About this task: The answer must be every line from the listing that holds the string "plastique".

Source material:
•••••

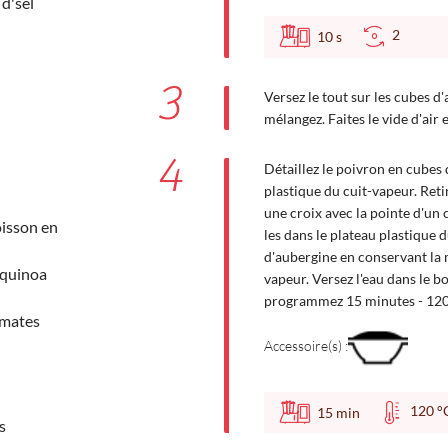
d'sel
2
10
s
3
Versez le tout sur les cubes d'
mélangez. Faites le vide d'air 
4
Détaillez le poivron en cubes 
plastique du cuit-vapeur. Reti
une croix avec la pointe d'un 
isson en
les dans le plateau plastique 
d'aubergine en conservant la 
 quinoa
vapeur. Versez l'eau dans le bo
programmez 15 minutes - 120°
omates
Accessoire(s) :
120
15
min
s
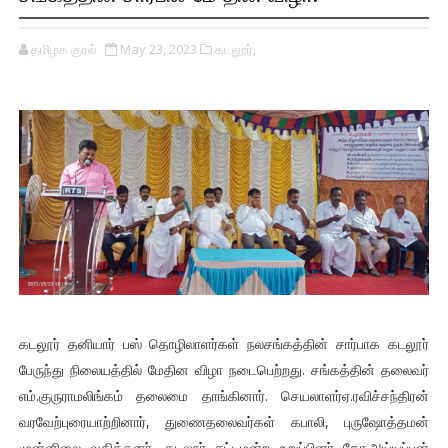
தமிழக குரல்
May 23, 2023
கடலூர்,
கடலூர் தனியார் பஸ் தொழிலாளர்கள் நலசங்கத்தின் சார்பாக கடலூர்
பேருந்து நிலையத்தில் மேதின விழா நடைபெற்றது. சங்கத்தின் தலைவர்
எம்.குருராமலிங்கம் தலைமை தாங்கினார். செயலாளர்ஏ.ரவிச்சந்திரன்
வரவேற்புரையாற்றினார், துணைதலைவர்கள் கபாலி, புருஷோத்தமன்
முன்னிலை வகித்தனர். கடலூர் சட்டமன்ற உறுப்பினர் கோ.அய்யப்பன்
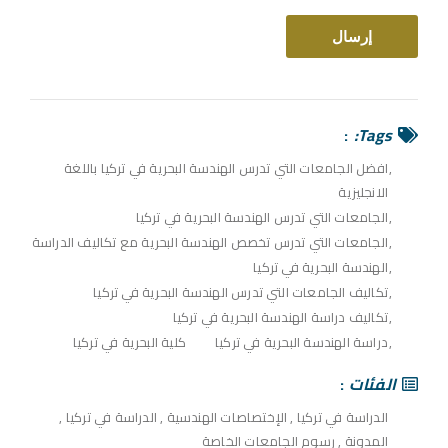
Tags:
افضل الجامعات التي تدرس الهندسة البحرية في تركيا باللغة
الانجليزية
الجامعات التي تدرس الهندسة البحرية في تركيا
الجامعات التي تدرس تخصص الهندسة البحرية مع تكاليف الدراسة
الهندسة البحرية في تركيا
تكاليف الجامعات التي تدرس الهندسة البحرية في تركيا
تكاليف دراسة الهندسة البحرية في تركيا
دراسة الهندسة البحرية في تركيا
كلية البحرية في تركيا
الفئات
الدراسة في تركيا
,
الإختصاصات الهندسية
,
الدراسة في تركيا
,
المدونة
,
رسوم الجامعات الخاصة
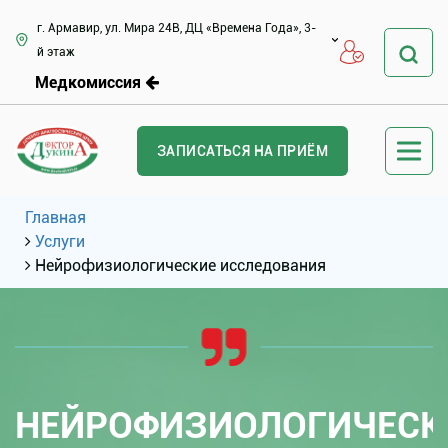
г. Армавир, ул. Мира 24В, ДЦ «Времена Года», 3-
й этаж
Медкомиссия
ЗАПИСАТЬСЯ НА ПРИЁМ
Главная
Услуги
Нейрофизиологические исследования
НЕЙРОФИЗИОЛОГИЧЕСК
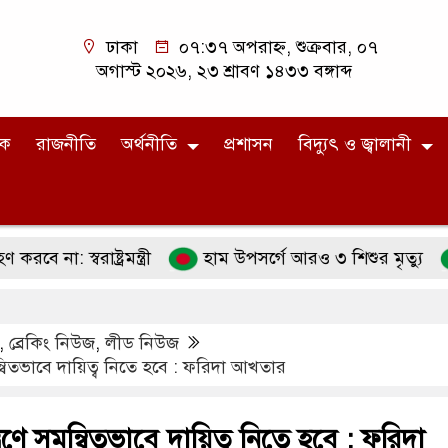
ঢাকা
০৭:৩৭ অপরাহ্ন, শুক্রবার, ০৭
অগাস্ট ২০২৬, ২৩ শ্রাবণ ১৪৩৩ বঙ্গাব্দ
িক
রাজনীতি
অর্থনীতি
প্রশাসন
বিদ্যুৎ ও জ্বালানী
াষ্ট্রমন্ত্রী
হাম উপসর্গে আরও ৩ শিশুর মৃত্যু
প্রতিব
,
ব্রেকিং নিউজ
,
লীড নিউজ
ন্বিতভাবে দায়িত্ব নিতে হবে : ফরিদা আখতার
্রণে সমন্বিতভাবে দায়িত্ব নিতে হবে : ফরিদা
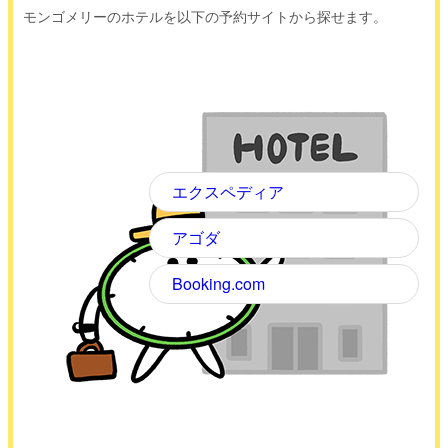
モンゴメリーのホテルを以下の予約サイトから探せます。
エクスペディア
アゴダ
Booking.com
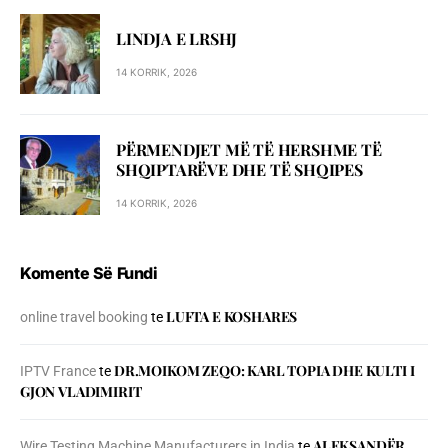
LINDJA E LRSHJ
14 KORRIK, 2026
PËRMENDJET MË TË HERSHME TË
SHQIPTARËVE DHE TË SHQIPES
14 KORRIK, 2026
Komente Së Fundi
LUFTA E KOSHARES
online travel booking
te
DR.MOIKOM ZEQO: KARL TOPIA DHE KULTI I
IPTV France
te
GJON VLADIMIRIT
ALEKSANDËR
Wire Testing Machine Manufacturers in India
te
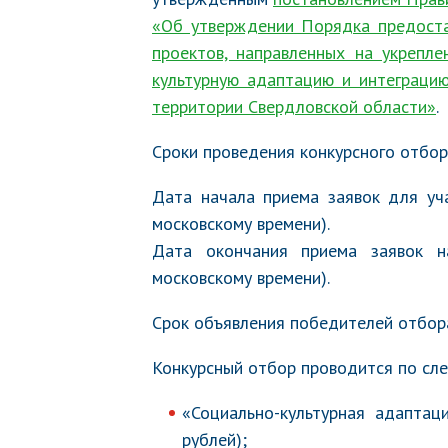
«Об утверждении Порядка предоста
проектов, направленных на укрепле
культурную адаптацию и интеграцию
территории Свердловской области»
.
Сроки проведения конкурсного отбо
Дата начала приема заявок для уч
московскому времени).
Дата окончания приема заявок 
московскому времени).
Срок объявления победителей отбор
Конкурсный отбор проводится по сл
«Социально-культурная адаптац
рублей);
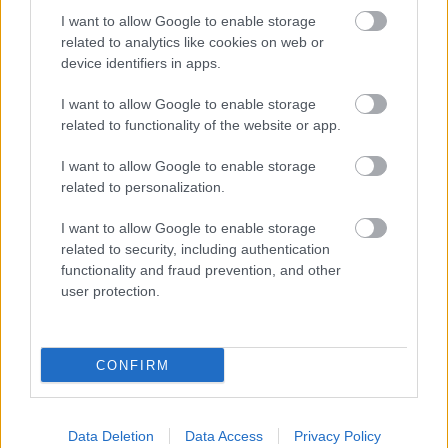
I want to allow Google to enable storage
related to analytics like cookies on web or
device identifiers in apps.
I want to allow Google to enable storage
related to functionality of the website or app.
Vasárnap Nógrádot is eléri a legmagasabb
figyelmeztetés
I want to allow Google to enable storage
related to personalization.
I want to allow Google to enable storage
related to security, including authentication
functionality and fraud prevention, and other
user protection.
MAGYAR ÉPÍTŐK
CONFIRM
Aktuális
Data Deletion
Data Access
Privacy Policy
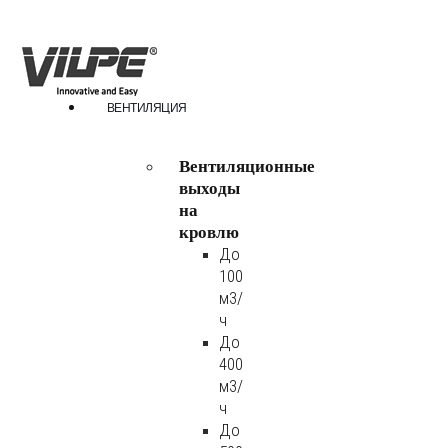
ВЕНТИЛЯЦИЯ
Вентиляционные
выходы
на
кровлю
До
100
м3/
ч
До
400
м3/
ч
До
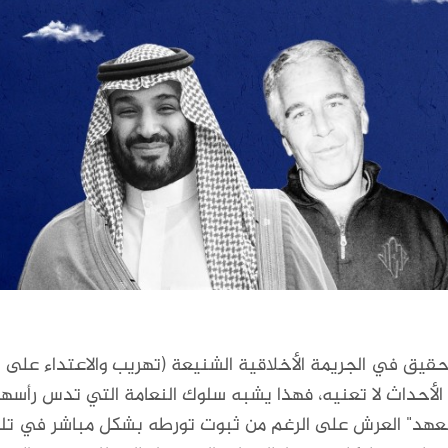
يق في الجريمة الأخلاقية الشنيعة (تهريب والاعتداء على ال
الأحداث لا تعنيه، فهذا يشبه سلوك النعامة التي تدس رأسه
عهد" العرش على الرغم من ثبوت تورطه بشكل مباشر في تلك ال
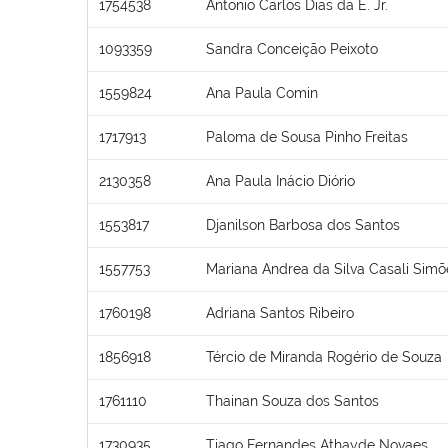
1754538
Antonio Carlos Dias da E. Jr.
1093359
Sandra Conceição Peixoto
1559824
Ana Paula Comin
1717913
Paloma de Sousa Pinho Freitas
2130358
Ana Paula Inácio Diório
1553817
Djanilson Barbosa dos Santos
1557753
Mariana Andrea da Silva Casali Simõ
1760198
Adriana Santos Ribeiro
1856918
Tércio de Miranda Rogério de Souza
1761110
Thainan Souza dos Santos
1730935
Tiago Fernandes Athayde Novaes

•••••

Exercise solution:
plastique du cuit-vapeur. Reti
les dans le plateau plastique 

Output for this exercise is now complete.